Every line of the entries below that includes "Initiatives" belongs in the answer, copied as written.

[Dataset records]
_____

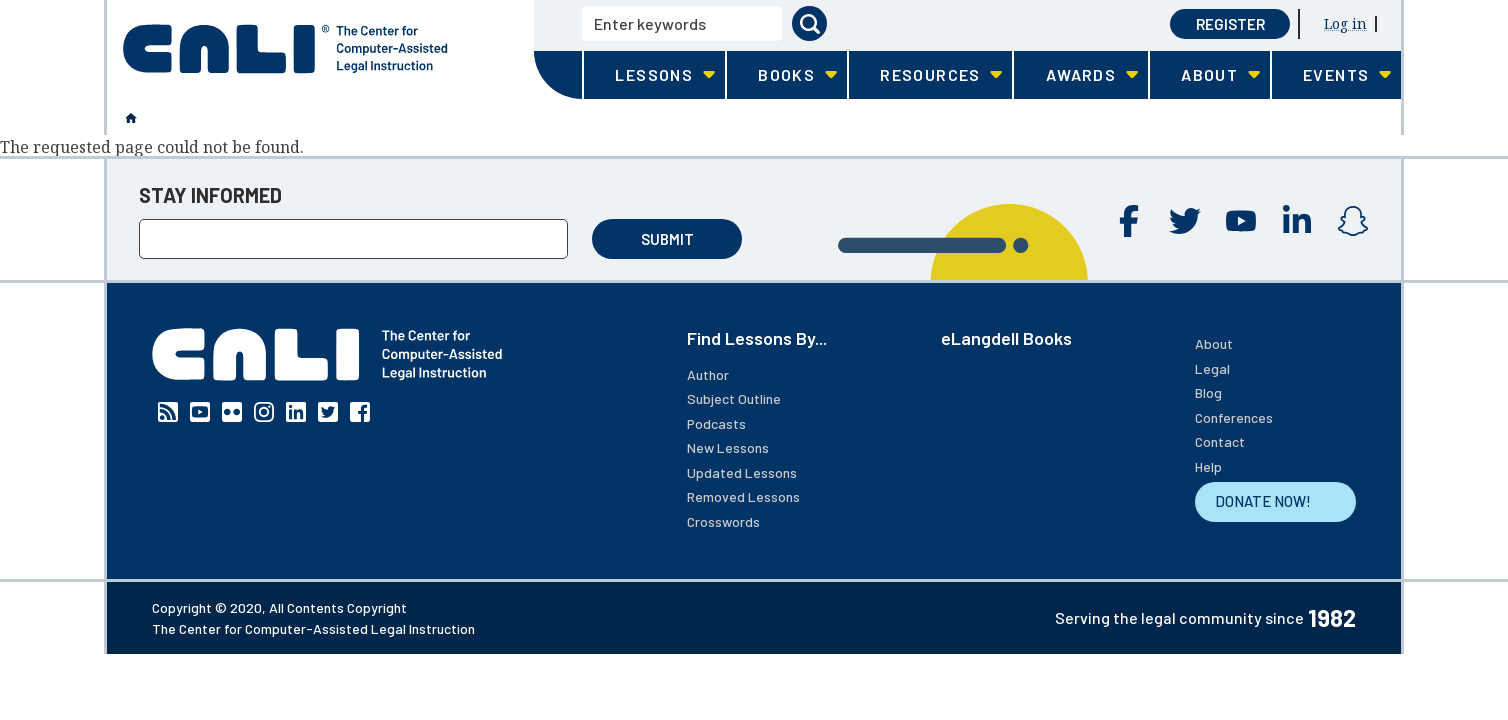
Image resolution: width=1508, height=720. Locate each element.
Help (1208, 466)
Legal (1212, 368)
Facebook (1129, 221)
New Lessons (728, 447)
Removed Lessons (743, 496)
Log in (1345, 23)
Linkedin (1297, 221)
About (1214, 343)
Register (1230, 24)
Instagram (1353, 221)
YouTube (1241, 221)
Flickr (232, 412)
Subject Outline (734, 398)
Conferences (1234, 417)
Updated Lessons (742, 472)
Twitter (1185, 221)
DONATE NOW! (1263, 501)
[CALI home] (285, 49)
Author (708, 374)
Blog (1208, 392)
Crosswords (723, 521)
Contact (1220, 441)
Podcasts (716, 423)
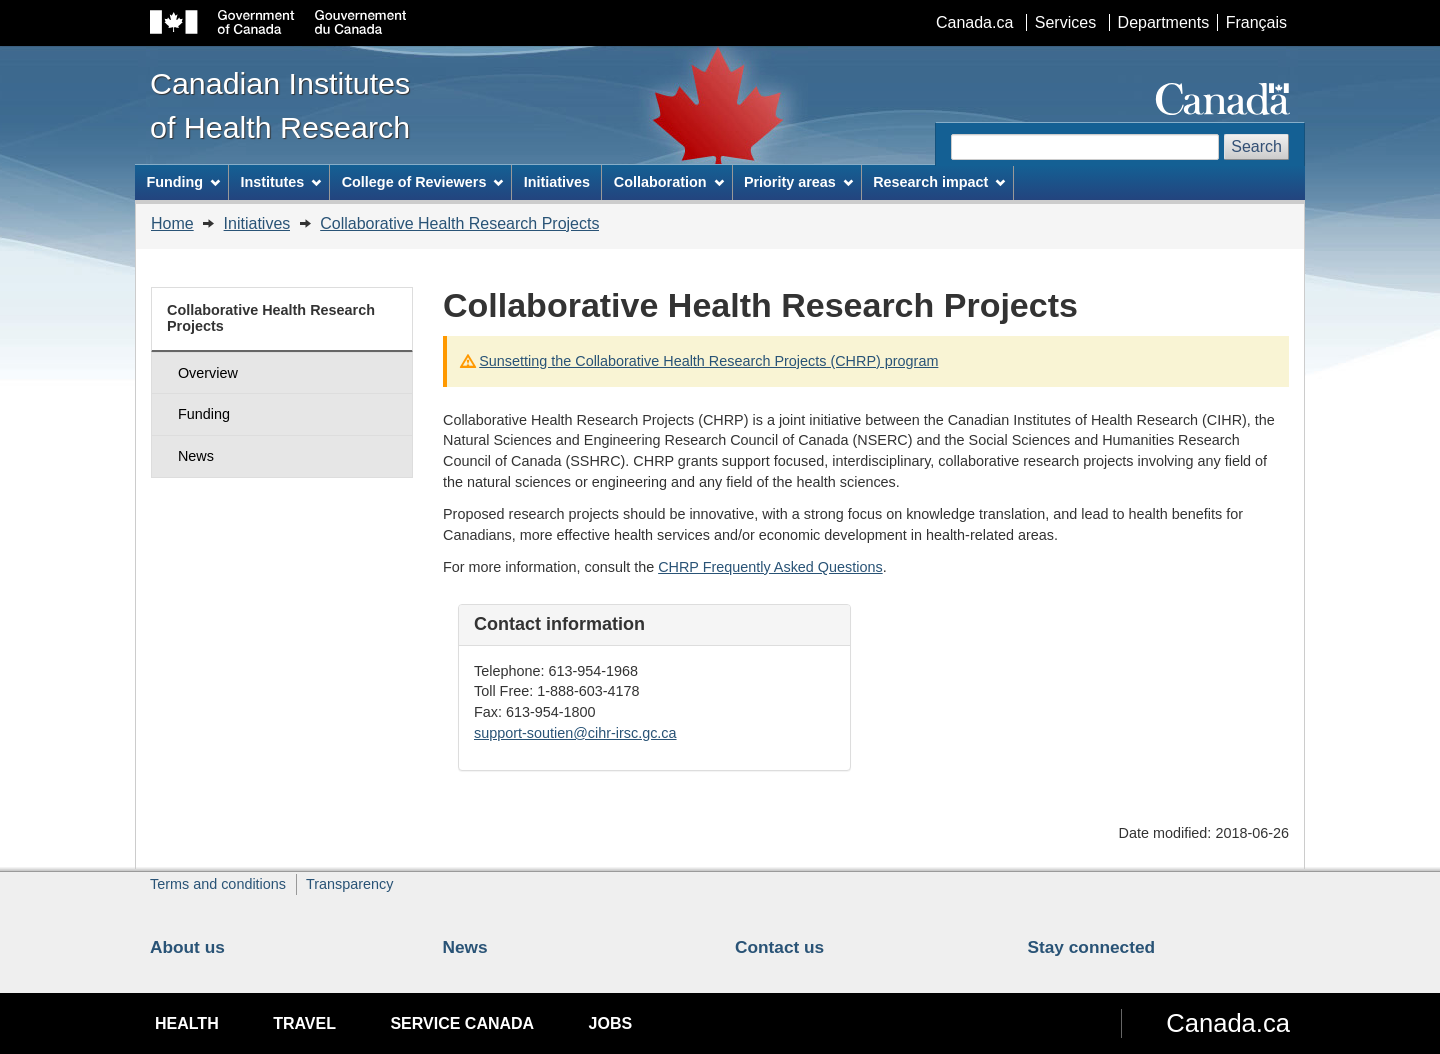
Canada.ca (974, 22)
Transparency (349, 884)
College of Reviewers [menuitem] (423, 182)
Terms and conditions (218, 884)
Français (1256, 22)
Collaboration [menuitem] (669, 182)
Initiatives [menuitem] (557, 182)
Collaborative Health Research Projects (459, 223)
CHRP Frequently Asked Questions (770, 567)
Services (1065, 22)
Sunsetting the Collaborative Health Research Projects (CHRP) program (708, 361)
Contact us (779, 947)
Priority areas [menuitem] (798, 182)
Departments (1164, 22)
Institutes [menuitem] (280, 182)
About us (187, 947)
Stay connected (1092, 947)
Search (1256, 146)
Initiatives (257, 223)
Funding (204, 414)
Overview (208, 373)
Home (172, 223)
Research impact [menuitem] (939, 182)
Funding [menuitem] (183, 182)
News (196, 456)
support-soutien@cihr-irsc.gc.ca (575, 733)
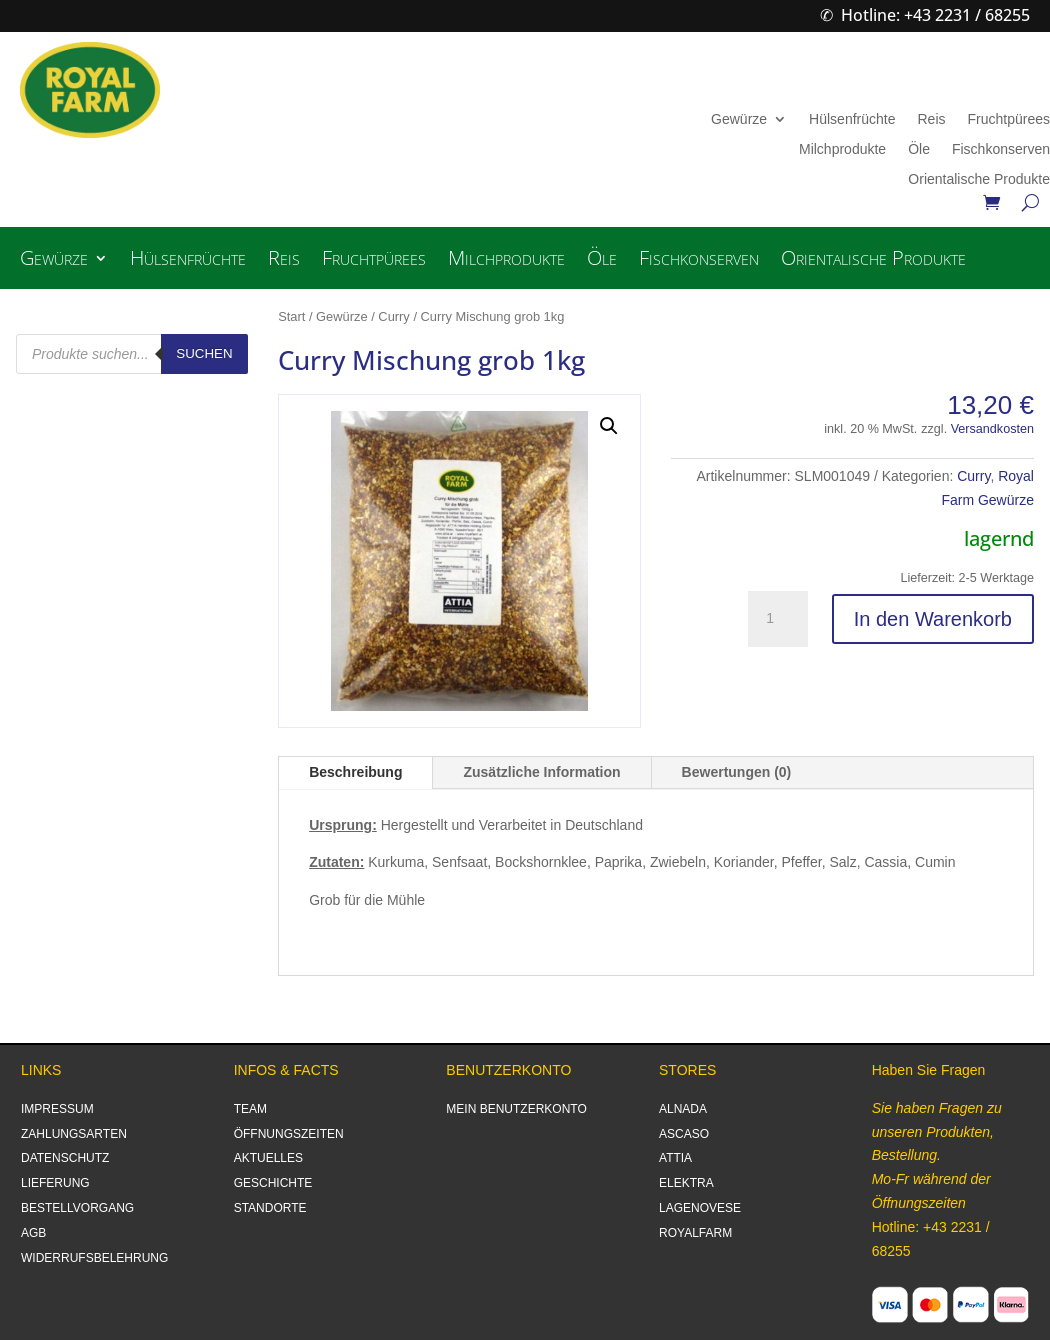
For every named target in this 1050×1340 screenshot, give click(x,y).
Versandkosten (992, 429)
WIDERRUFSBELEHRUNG (94, 1258)
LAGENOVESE (700, 1208)
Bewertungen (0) (737, 772)
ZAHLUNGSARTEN (74, 1134)
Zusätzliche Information (541, 772)
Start (291, 316)
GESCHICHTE (273, 1183)
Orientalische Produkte (979, 179)
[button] (609, 426)
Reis (931, 119)
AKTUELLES (268, 1158)
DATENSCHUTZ (65, 1158)
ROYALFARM (695, 1233)
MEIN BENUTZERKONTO (516, 1109)
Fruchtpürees (1009, 119)
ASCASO (684, 1134)
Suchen (204, 353)
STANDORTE (270, 1208)
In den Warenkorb (933, 619)
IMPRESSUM (57, 1109)
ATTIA (675, 1158)
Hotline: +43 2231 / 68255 (935, 15)
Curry (393, 316)
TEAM (250, 1109)
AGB (33, 1233)
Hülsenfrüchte (852, 119)
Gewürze (739, 119)
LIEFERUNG (55, 1183)
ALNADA (683, 1109)
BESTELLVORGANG (77, 1208)
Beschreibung (355, 772)
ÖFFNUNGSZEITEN (289, 1134)
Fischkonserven (1001, 149)
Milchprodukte (842, 149)
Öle (919, 149)
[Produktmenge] (778, 619)
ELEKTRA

_____

### Worked solution:
Initiatives [menuitem] (557, 182)
Initiatives (257, 223)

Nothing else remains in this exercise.